A popular hobby these days is the acquisition of very old buildings, especially those which would be heritage-listed if they weren't so dilapidated. People buy these for a number of reasons, very often personal ranging from the lifelong dream to own such a place, to the love-at-first-sight scenario. Restoration of these abodes of yesteryear is likely to be expensive and time-consuming, particularly when trying to return them to their original designs and authenticity. The passionate don't care; a business investor intending to sell once the work is completed has to. These properties are much like any antiques - they are only worth what someone is prepared to pay for them in the current market; and if that is below the total of costs to date, the outcome is obvious.

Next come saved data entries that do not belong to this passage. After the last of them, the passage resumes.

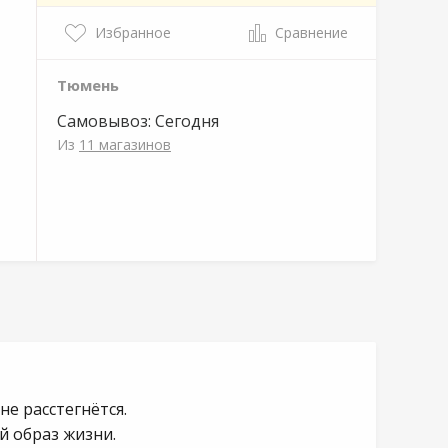
Избранное
Сравнение
Тюмень
Самовывоз:
Сегодня
Из
11 магазинов
не расстегнётся.
й образ жизни.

There certainly is money in bricks and mortar; also in colour-bond steel, aluminium and even mud. Any building with an expected lifespan of 50-60 years should turn an investment profit eventually. The thing is to research before buying, and not to get swept away with initial success. Treat each new prospect with the same caution that was applied to the first; don't try to go too far too fast; and keep your own finger on the button. You may not become a property tycoon that way; but it won't hurt as much if you do fall.